Vuma proposed that the reduction in Corporation Tax from 32 to ten per cent, for agriculture, should be extended from the two years approved by the government in 2022 to ten years. He thought that ten years would be a sufficient time horizon “to create the basis for making the agricultural sector attractive and resilient”.
The head of the CTA’s agriculture portfolio, Arnaldo Ribeiro, agreed. He thought two years was too short, given that for some crops, such as macadamia nuts, the period from planting to harvesting can be seven years.
The Minister of Industry and Trade, Silvino Moreno, listed the challenges that the country had faced in recent years, including terrorism in Cabo Delgado, the Covid-19 pandemic, and the cancellation of Programme Aid by some donors. (The last named was an entirely self-inflicted wounds, since the donors suspended the disbursement of aid in reaction to the massive corruption scandal known as the case of the “hidden debs”). Moreno said the combined effect of these challenges was the re-orientation of the country’s immediate priorities.

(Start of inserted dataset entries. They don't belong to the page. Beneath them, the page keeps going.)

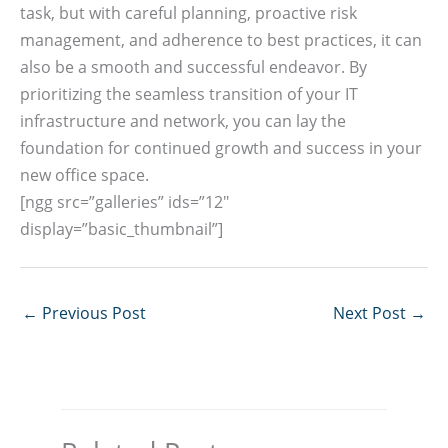
task, but with careful planning, proactive risk
management, and adherence to best practices, it can
also be a smooth and successful endeavor. By
prioritizing the seamless transition of your IT
infrastructure and network, you can lay the
foundation for continued growth and success in your
new office space.
[ngg src=”galleries” ids=”12″
display=”basic_thumbnail”]
←
Previous Post
Next Post
→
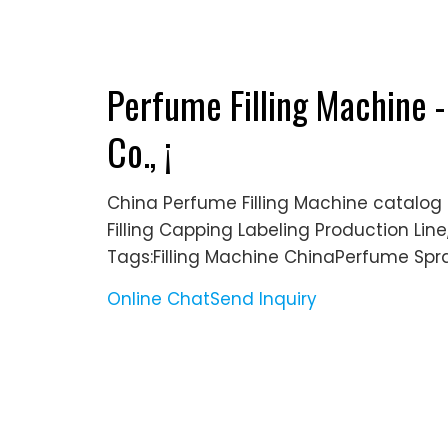
Perfume Filling Machine
Co., ¡­
China Perfume Filling Machine catalo
Filling Capping Labeling Production Li
Tags:Filling Machine ChinaPerfume Spra
Online Chat
Send Inquiry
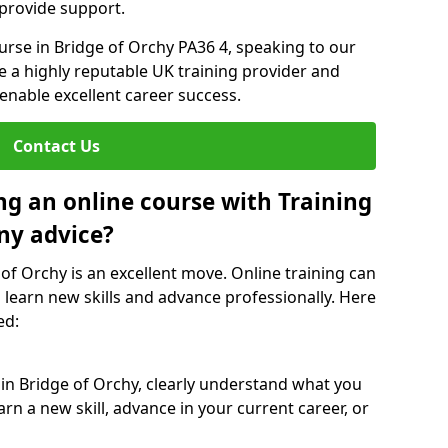
 provide support.
ourse in Bridge of Orchy PA36 4, speaking to our
re a highly reputable UK training provider and
 enable excellent career success.
Contact Us
ng an online course with Training
ny advice?
 of Orchy is an excellent move. Online training can
 learn new skills and advance professionally. Here
ed:
 in Bridge of Orchy, clearly understand what you
rn a new skill, advance in your current career, or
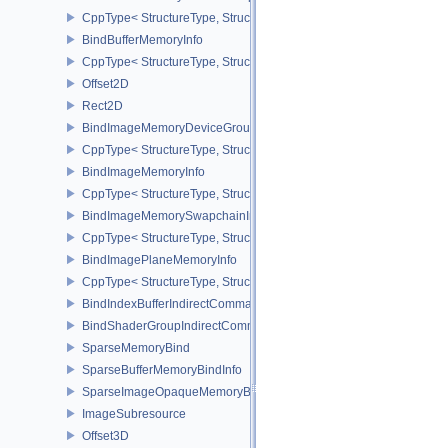
CppType< StructureType, StructureType::eBindBufferMemoryDevic
BindBufferMemoryInfo
CppType< StructureType, StructureType::eBindBufferMemoryInfo >
Offset2D
Rect2D
BindImageMemoryDeviceGroupInfo
CppType< StructureType, StructureType::eBindImageMemoryDevic
BindImageMemoryInfo
CppType< StructureType, StructureType::eBindImageMemoryInfo >
BindImageMemorySwapchainInfoKHR
CppType< StructureType, StructureType::eBindImageMemorySwap
BindImagePlaneMemoryInfo
CppType< StructureType, StructureType::eBindImagePlaneMemoryI
BindIndexBufferIndirectCommandNV
BindShaderGroupIndirectCommandNV
SparseMemoryBind
SparseBufferMemoryBindInfo
SparseImageOpaqueMemoryBindInfo
ImageSubresource
Offset3D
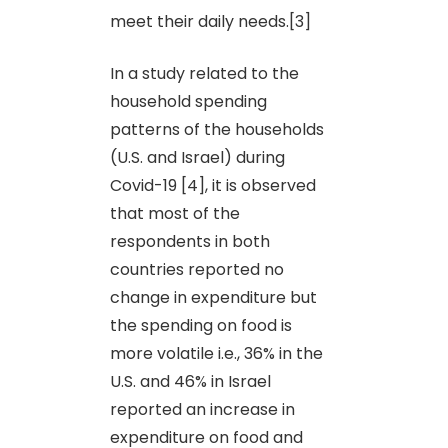
meet their daily needs.[3]
In a study related to the
household spending
patterns of the households
(U.S. and Israel) during
Covid-19 [4], it is observed
that most of the
respondents in both
countries reported no
change in expenditure but
the spending on food is
more volatile i.e., 36% in the
U.S. and 46% in Israel
reported an increase in
expenditure on food and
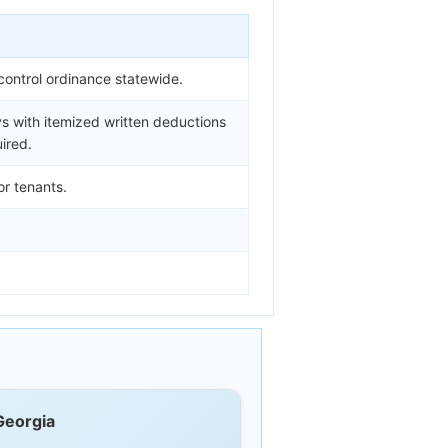
control ordinance statewide.
s with itemized written deductions
ired.
or tenants.
Georgia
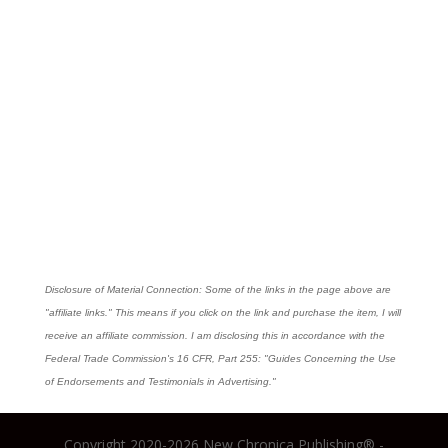
Disclosure of Material Connection: Some of the links in the page above are
"affiliate links." This means if you click on the link and purchase the item, I will
receive an affiliate commission. I am disclosing this in accordance with the
Federal Trade Commission's
16 CFR, Part 255
: "Guides Concerning the Use
of Endorsements and Testimonials in Advertising."
Copyright 2020-2026 New Chronica Publishing® -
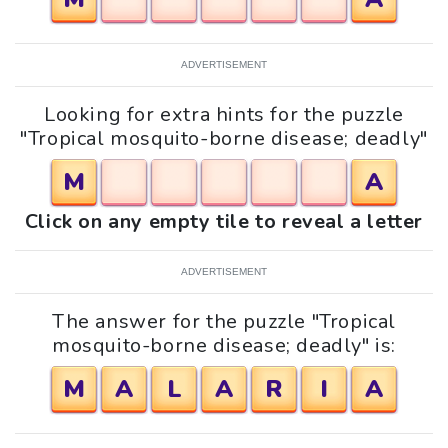
ADVERTISEMENT
Looking for extra hints for the puzzle
"Tropical mosquito-borne disease; deadly"
M
A
Click on any empty tile to reveal a letter
ADVERTISEMENT
The answer for the puzzle "Tropical
mosquito-borne disease; deadly" is:
M
A
L
A
R
I
A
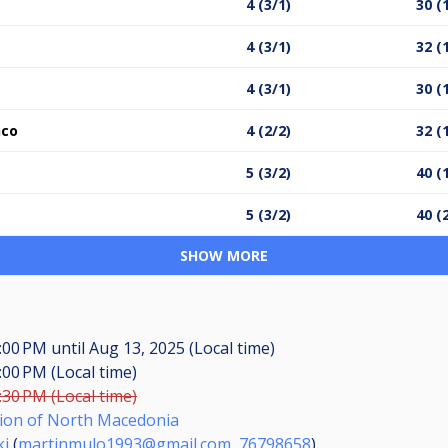
4 (3/1)
30 (
4 (3/1)
32 (
4 (3/1)
30 (
nco
4 (2/2)
32 (
5 (3/2)
40 (
5 (3/2)
40 (
SHOW MORE
7:00 PM
until
Aug 13, 2025 (Local time)
:00 PM (Local time)
:30 PM (Local time)
ation of North Macedonia
ki
(
martinmulo1993@gmail.com
,
76798658
)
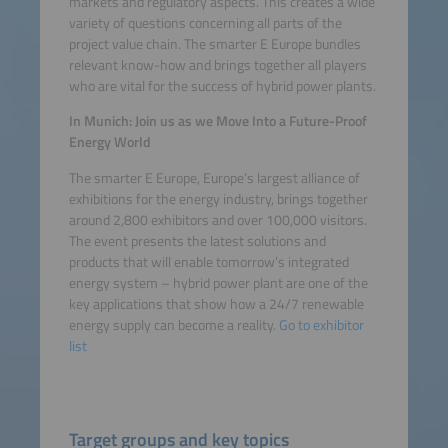
markets and regulatory aspects. This creates a wide
Platform
variety of questions concerning all parts of the
project value chain. The smarter E Europe bundles
relevant know-how and brings together all players
who are vital for the success of hybrid power plants.
In Munich: Join us as we Move Into a Future-Proof
Energy World
The smarter E Europe, Europe’s largest alliance of
exhibitions for the energy industry, brings together
around 2,800 exhibitors and over 100,000 visitors.
The event presents the latest solutions and
products that will enable tomorrow’s integrated
energy system – hybrid power plant are one of the
key applications that show how a 24/7 renewable
energy supply can become a reality.
Go to exhibitor
list
Target groups and key topics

He said Mozambique has ahead of it the challenge of industrialisation, so as to reduce imports, increase exports and improve the balance of trade, which should be a decisive factor in promoting national development.
“This is a task, not of the state, but of the private sector”, Moreno warned, although the government, through its own forums will remain open to discussing matters linked to attracting, strengthening and developing national and foreign direct investment.